[RECORDS TO USE Boundary: Start]

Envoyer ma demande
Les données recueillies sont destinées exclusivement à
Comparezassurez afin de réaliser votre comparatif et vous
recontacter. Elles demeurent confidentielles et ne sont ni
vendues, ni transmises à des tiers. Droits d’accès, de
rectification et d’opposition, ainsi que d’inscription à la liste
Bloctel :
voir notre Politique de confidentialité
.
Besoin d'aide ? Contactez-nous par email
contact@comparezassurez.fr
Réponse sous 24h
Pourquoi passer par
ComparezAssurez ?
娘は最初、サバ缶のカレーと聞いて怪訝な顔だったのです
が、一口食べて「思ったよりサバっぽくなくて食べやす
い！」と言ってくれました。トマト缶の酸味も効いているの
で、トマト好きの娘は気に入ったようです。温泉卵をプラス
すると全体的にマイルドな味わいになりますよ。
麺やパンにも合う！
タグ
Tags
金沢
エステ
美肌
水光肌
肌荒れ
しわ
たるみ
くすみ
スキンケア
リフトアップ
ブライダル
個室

[RECORDS TO USE Boundary: End]
[RECORDS TO USE Boundary: Start]

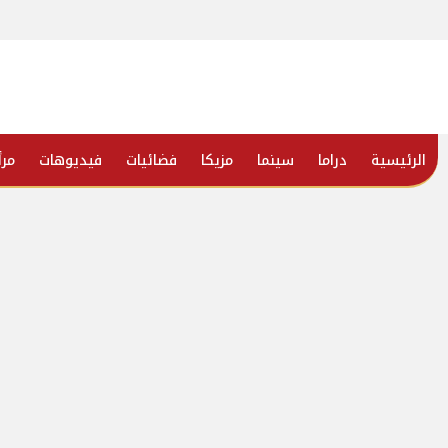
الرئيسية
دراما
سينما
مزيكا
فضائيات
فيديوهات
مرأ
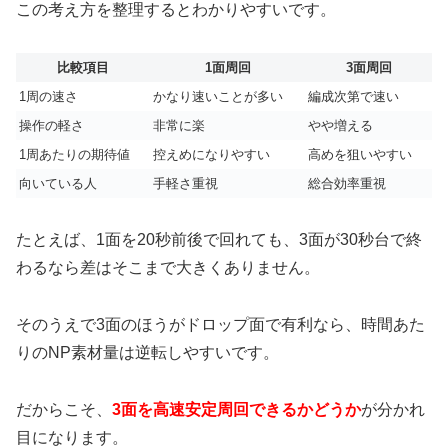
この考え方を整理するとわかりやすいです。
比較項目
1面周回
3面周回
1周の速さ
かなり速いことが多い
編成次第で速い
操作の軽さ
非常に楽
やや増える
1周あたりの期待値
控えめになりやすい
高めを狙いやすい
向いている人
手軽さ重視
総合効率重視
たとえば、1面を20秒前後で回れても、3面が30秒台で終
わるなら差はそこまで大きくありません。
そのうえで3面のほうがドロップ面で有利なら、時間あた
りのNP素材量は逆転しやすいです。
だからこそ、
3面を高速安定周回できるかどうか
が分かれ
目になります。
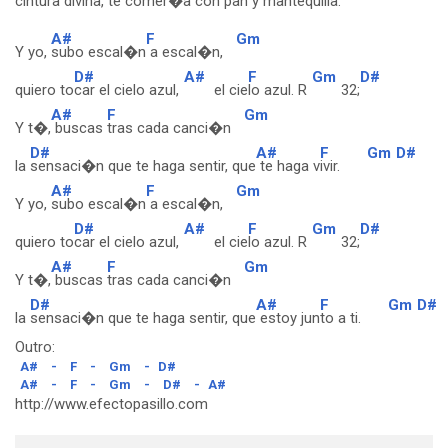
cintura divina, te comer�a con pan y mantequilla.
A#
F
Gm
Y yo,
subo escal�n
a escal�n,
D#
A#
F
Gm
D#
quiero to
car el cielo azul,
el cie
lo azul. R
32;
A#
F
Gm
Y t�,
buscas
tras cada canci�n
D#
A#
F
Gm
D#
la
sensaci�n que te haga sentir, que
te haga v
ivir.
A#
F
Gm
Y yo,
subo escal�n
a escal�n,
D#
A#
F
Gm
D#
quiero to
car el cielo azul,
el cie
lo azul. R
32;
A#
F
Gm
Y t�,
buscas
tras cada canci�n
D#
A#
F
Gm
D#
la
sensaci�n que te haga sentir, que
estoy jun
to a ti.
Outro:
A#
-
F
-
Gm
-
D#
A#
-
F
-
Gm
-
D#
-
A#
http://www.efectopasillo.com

[RECORDS TO USE Boundary: End]

▸ INSTRUCTIONS FOR THE TASK
If a line of the data contains "sont", copy it out.

▸ RESULT FOR THIS EXERCISE
Les données recueillies sont destinées exclusivement à
recontacter. Elles demeurent confidentielles et ne sont ni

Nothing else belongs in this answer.